[Screenshot grounding data]
=== Begin Enclosure ===
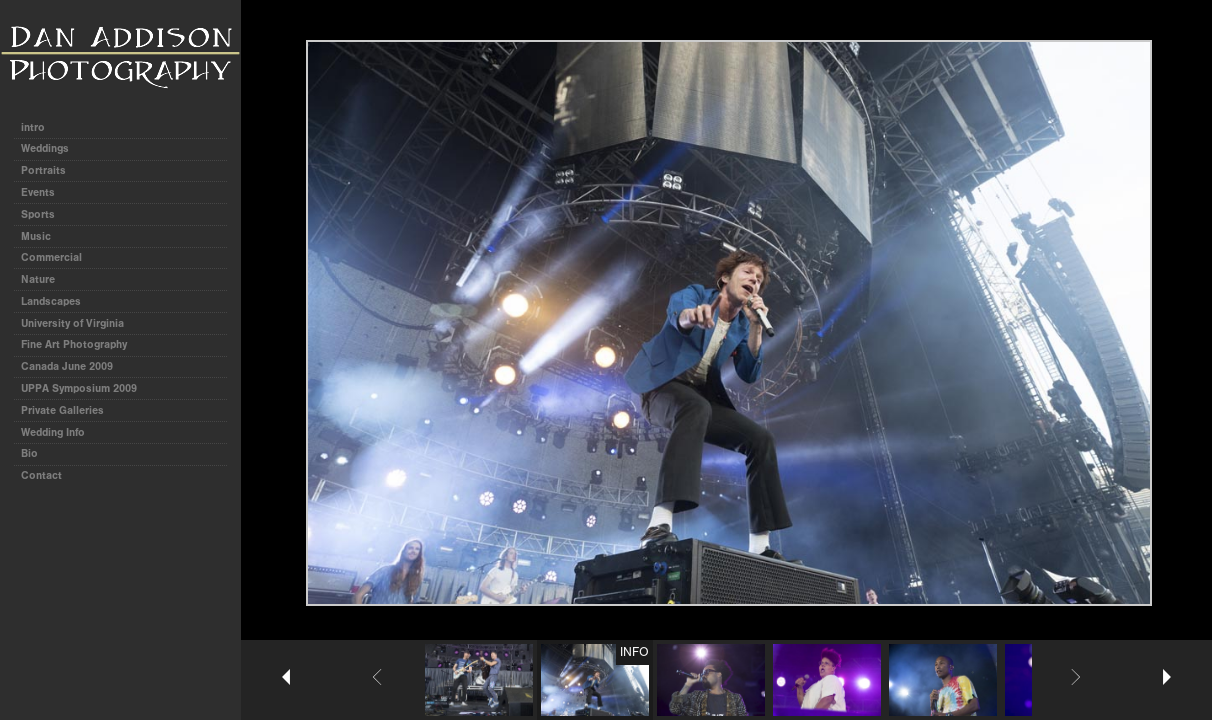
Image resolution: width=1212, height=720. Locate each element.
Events (38, 192)
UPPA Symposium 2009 (79, 388)
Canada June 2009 (67, 366)
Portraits (43, 170)
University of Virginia (72, 323)
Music (36, 236)
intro (33, 127)
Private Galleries (62, 410)
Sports (38, 214)
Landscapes (51, 301)
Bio (29, 453)
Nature (38, 279)
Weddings (45, 148)
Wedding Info (53, 432)
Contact (41, 475)
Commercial (51, 257)
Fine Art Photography (74, 344)
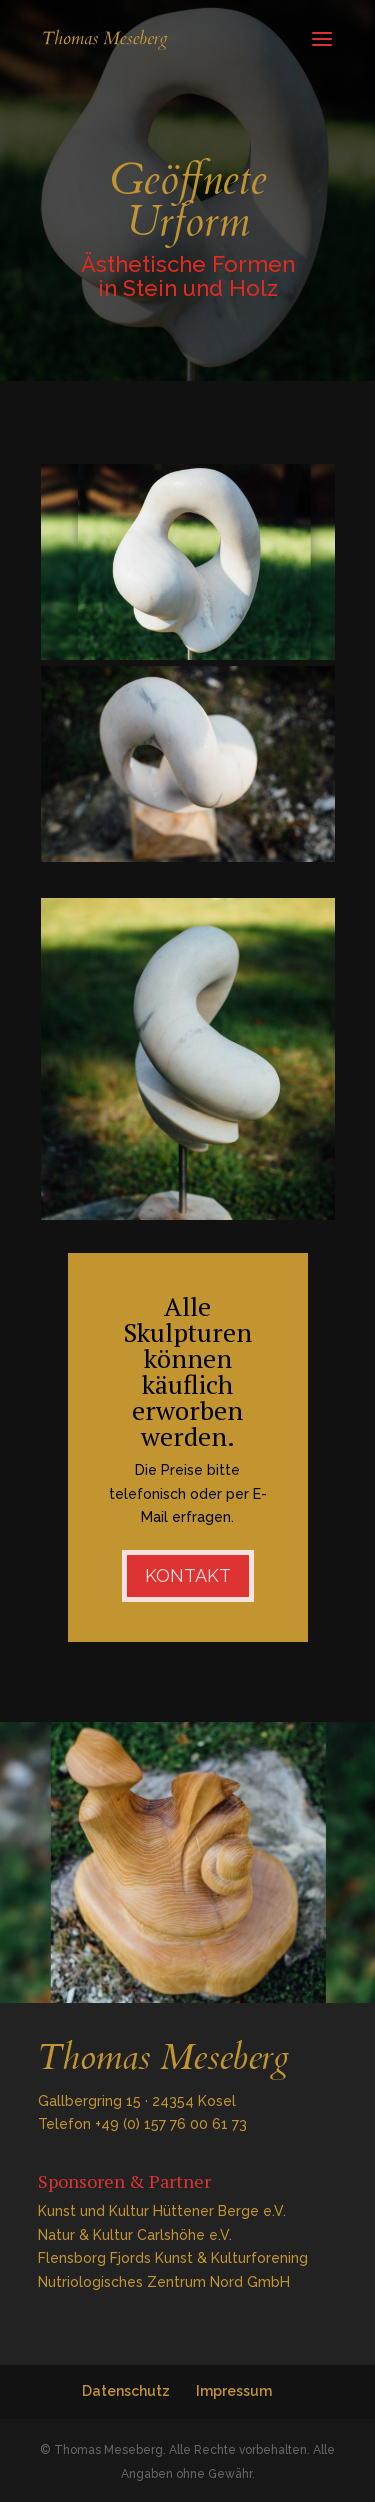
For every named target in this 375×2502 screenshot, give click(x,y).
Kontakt (188, 1575)
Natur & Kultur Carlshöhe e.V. (135, 2235)
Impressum (234, 2391)
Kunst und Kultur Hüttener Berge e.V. (162, 2211)
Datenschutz (126, 2391)
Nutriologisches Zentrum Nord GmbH (164, 2282)
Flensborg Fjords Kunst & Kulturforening (173, 2258)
=== End Enclosure ===
» **Instructions for the task**
In the records above, find the line containing "Sports (38, 214)" and output every line from the first through that one, exactly, omitting pictures.

» **Response below**
Image resolution: width=1212, height=720. Locate each element.
Events (38, 192)
UPPA Symposium 2009 (79, 388)
Canada June 2009 (67, 366)
Portraits (43, 170)
University of Virginia (72, 323)
Music (36, 236)
intro (33, 127)
Private Galleries (62, 410)
Sports (38, 214)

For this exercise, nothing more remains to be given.